To address the lack of universality and interpretability in latent variable manipulation for generative models, this paper proposes Linear Latent Composition (LOL). LOL establishes the first modality-agnostic and architecture-agnostic framework enabling arbitrary linear operations—including interpolation, subspace construction, and low-dimensional representation extraction—without additional training or fine-tuning. Its core innovation lies in applying geometrically consistent linear transformations within the latent spaces of mainstream generative paradigms, including diffusion models, flow matching, and continuous normalizing flows. Unlike existing approaches constrained to specific architectures or data modalities, LOL significantly enhances the flexibility and reproducibility of controllable generation. Empirical evaluations demonstrate its strong generalization and practical utility across diverse applications: synthetic data generation, data augmentation, and multimodal experimental design.

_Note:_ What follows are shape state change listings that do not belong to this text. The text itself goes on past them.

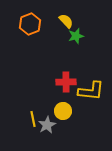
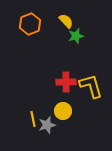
yellow L-shape: moved 5 px up; rotated 112 degrees counterclockwise
gray star: rotated 12 degrees clockwise
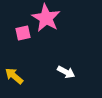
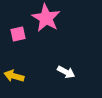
pink square: moved 5 px left, 1 px down
yellow arrow: rotated 24 degrees counterclockwise
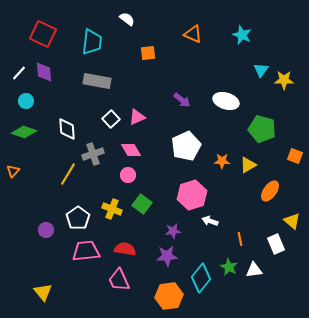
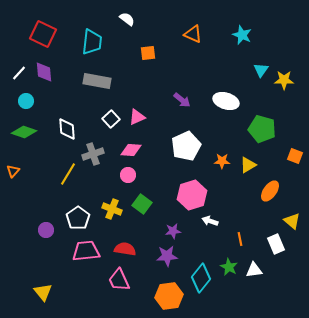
pink diamond at (131, 150): rotated 55 degrees counterclockwise
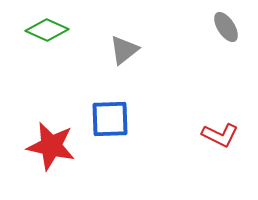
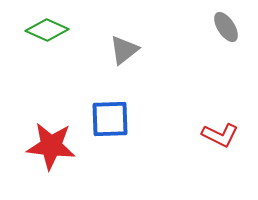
red star: rotated 6 degrees counterclockwise
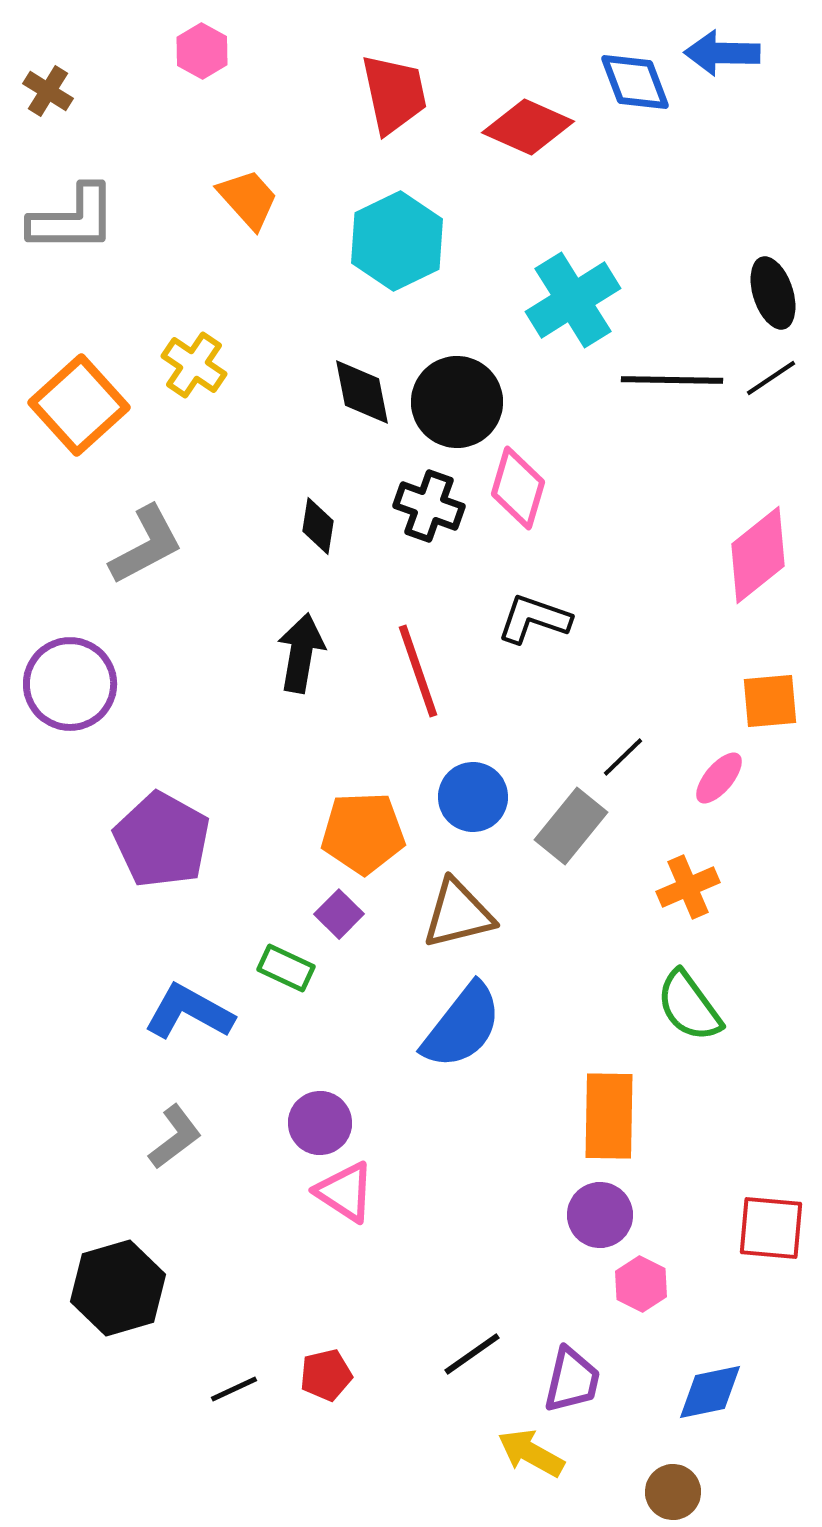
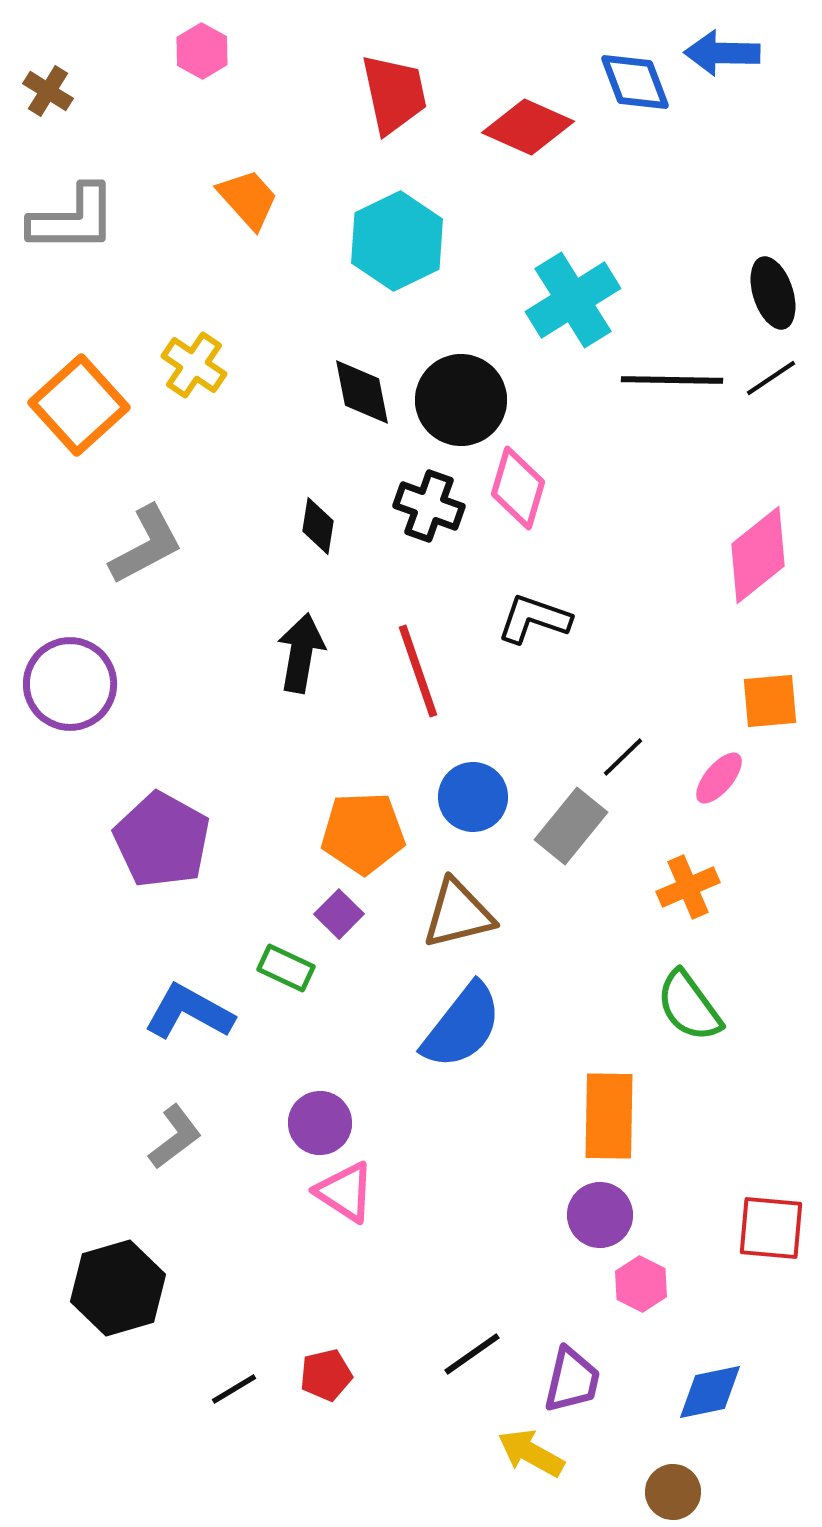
black circle at (457, 402): moved 4 px right, 2 px up
black line at (234, 1389): rotated 6 degrees counterclockwise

Sampling from generative models has become a crucial tool for applications like data synthesis and augmentation. Diffusion, Flow Matching and Continuous Normalizing Flows have shown effectiveness across various modalities, and rely on latent variables for generation. For experimental design or creative applications that require more control over the generation process, it has become common to manipulate the latent variable directly. However, existing approaches for performing such manipulations (e.g. interpolation or forming low-dimensional representations) only work well in special cases or are network or data-modality specific. We propose Linear combinations of Latent variables (LOL) as a general-purpose method to form linear combinations of latent variables that adhere to the assumptions of the generative model. As LOL is easy to implement and naturally addresses the broader task of forming any linear combinations, e.g. the construction of subspaces of the latent space, LOL dramatically simplifies the creation of expressive low-dimensional representations of high-dimensional objects.